Directions for this task ▸ What lines of the material below include the string "người"? Copy all of them.

Input ▸
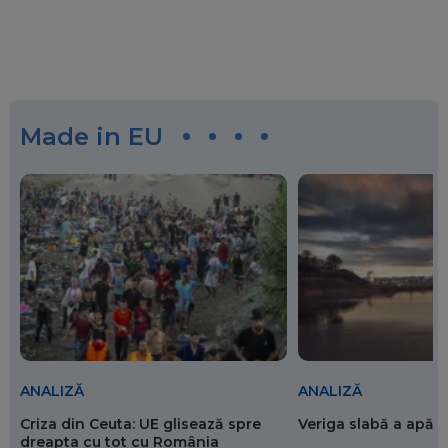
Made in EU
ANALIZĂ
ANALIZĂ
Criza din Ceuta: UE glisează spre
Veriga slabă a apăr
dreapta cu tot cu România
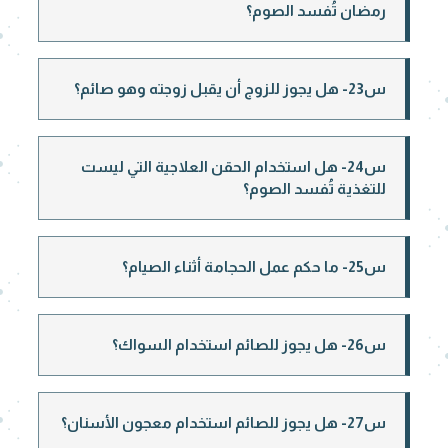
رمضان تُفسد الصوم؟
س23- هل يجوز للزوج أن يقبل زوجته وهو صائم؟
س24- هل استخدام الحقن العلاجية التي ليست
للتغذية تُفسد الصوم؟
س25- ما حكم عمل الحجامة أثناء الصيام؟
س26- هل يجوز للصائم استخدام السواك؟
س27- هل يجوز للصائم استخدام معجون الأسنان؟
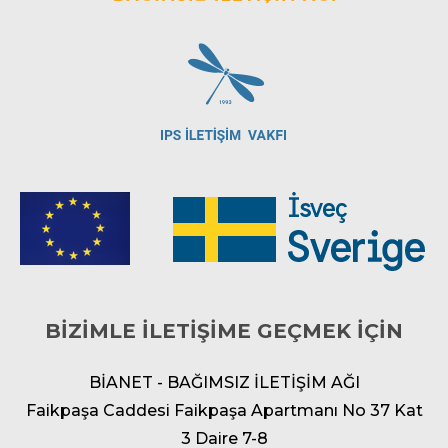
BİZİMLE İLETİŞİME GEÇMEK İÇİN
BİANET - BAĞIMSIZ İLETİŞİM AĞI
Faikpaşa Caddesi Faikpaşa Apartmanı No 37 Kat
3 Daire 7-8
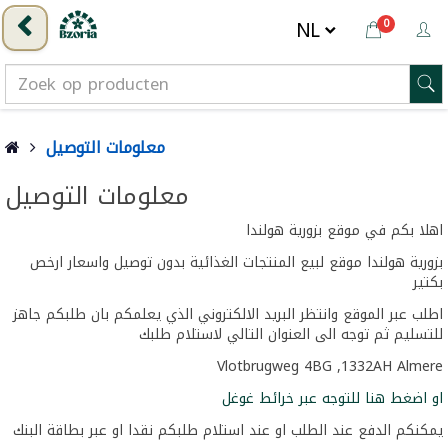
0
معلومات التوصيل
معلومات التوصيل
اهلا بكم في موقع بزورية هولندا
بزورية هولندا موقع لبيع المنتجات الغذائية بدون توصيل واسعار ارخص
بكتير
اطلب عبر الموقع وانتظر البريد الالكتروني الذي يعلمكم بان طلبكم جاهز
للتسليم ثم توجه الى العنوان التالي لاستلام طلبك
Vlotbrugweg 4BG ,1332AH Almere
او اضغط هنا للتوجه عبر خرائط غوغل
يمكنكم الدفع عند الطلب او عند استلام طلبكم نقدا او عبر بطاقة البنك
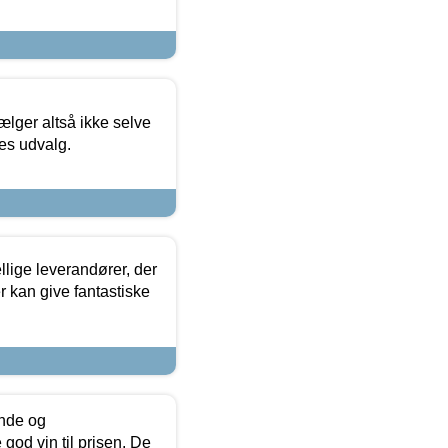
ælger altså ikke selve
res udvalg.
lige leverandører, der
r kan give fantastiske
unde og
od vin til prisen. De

---

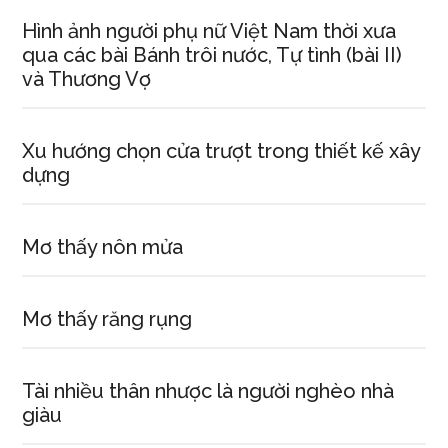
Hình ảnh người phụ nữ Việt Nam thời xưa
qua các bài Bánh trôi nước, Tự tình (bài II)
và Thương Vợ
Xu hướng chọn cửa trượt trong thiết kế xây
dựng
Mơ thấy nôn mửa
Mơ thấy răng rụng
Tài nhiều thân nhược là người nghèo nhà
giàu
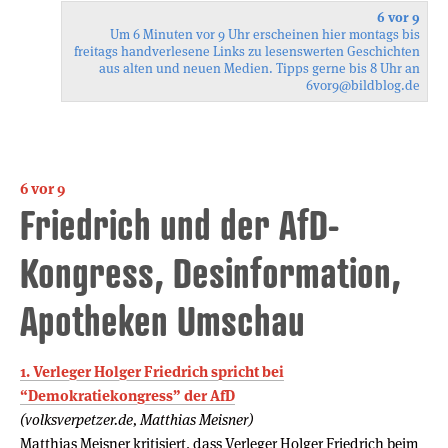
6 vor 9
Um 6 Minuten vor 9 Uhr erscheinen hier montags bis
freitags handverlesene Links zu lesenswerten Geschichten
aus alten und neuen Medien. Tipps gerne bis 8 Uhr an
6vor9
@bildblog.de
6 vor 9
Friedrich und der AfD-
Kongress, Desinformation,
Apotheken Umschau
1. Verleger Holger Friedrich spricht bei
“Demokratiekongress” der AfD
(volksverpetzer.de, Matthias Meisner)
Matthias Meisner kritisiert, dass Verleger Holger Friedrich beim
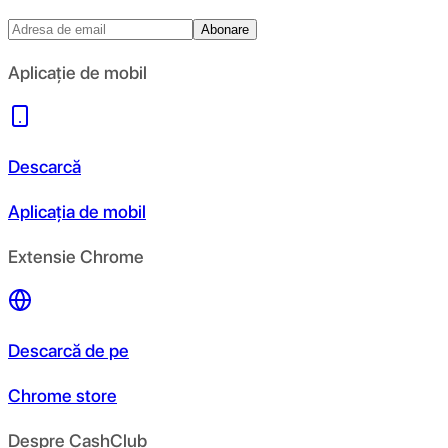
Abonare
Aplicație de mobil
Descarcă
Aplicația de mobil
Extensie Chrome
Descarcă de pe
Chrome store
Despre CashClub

...

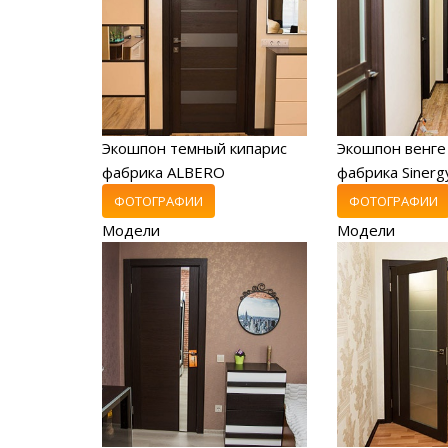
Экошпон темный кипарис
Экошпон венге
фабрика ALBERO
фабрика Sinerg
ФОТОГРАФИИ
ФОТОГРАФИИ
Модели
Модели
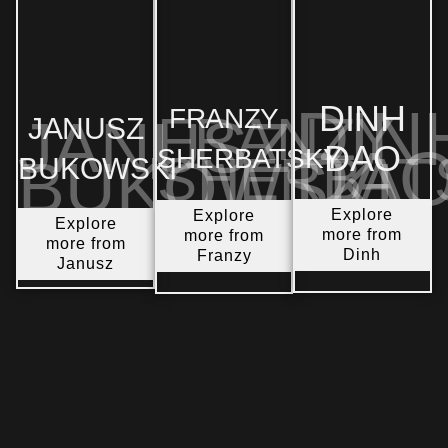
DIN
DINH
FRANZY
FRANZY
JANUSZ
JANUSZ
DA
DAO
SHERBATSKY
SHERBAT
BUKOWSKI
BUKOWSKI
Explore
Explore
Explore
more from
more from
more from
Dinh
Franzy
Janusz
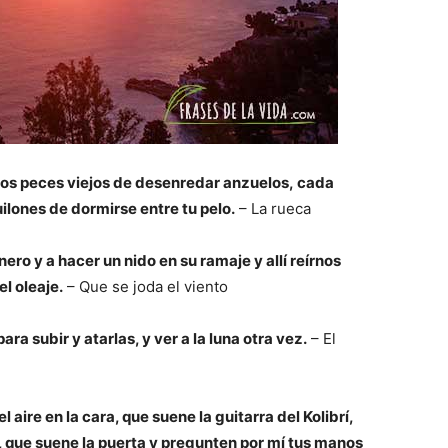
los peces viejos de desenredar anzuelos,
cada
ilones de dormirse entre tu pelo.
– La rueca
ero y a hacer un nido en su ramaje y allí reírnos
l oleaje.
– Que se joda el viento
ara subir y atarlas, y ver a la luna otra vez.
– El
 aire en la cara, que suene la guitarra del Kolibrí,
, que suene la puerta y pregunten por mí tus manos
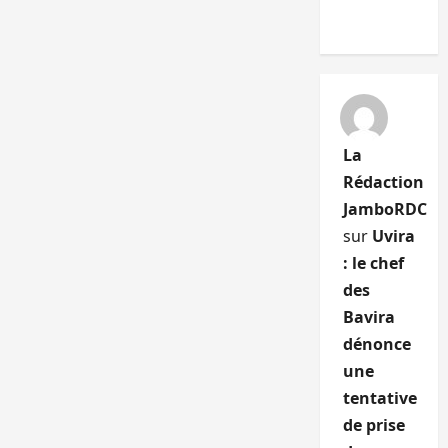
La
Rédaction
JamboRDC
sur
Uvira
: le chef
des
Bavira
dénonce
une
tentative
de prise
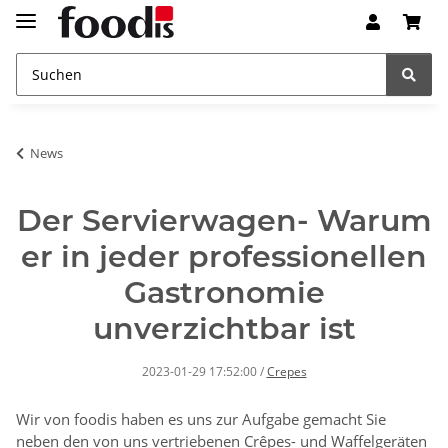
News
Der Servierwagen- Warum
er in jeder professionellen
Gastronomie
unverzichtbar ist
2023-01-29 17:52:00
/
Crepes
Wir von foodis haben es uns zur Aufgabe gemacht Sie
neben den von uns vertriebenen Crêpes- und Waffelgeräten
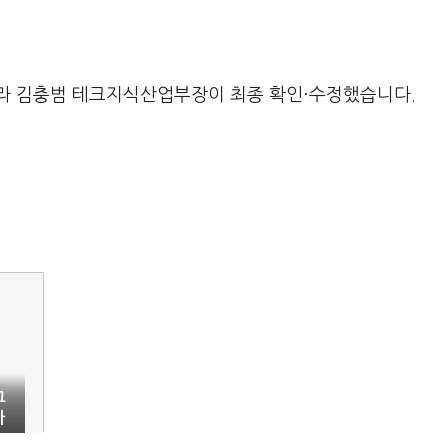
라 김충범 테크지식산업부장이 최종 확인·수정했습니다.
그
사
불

Solution to the exercise ▸
Hình ảnh người phụ nữ Việt Nam thời xưa
Tài nhiều thân nhược là người nghèo nhà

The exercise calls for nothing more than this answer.